» Assignment
For this exercise, write out the full listing that follows exactly and skip its pictures.

» The data
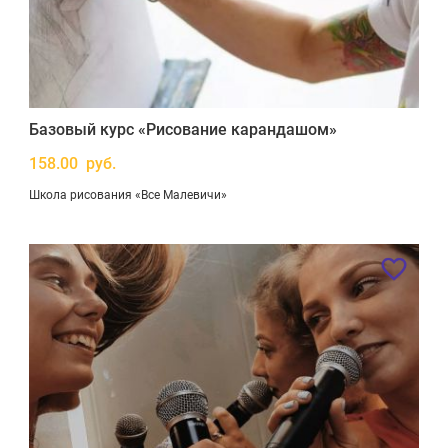
Базовый курс «Рисование карандашом»
158.00 руб.
Школа рисования «Все Малевичи»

» Response below
Базовый курс «Рисование карандашом»
158.00 руб.
Школа рисования «Все Малевичи»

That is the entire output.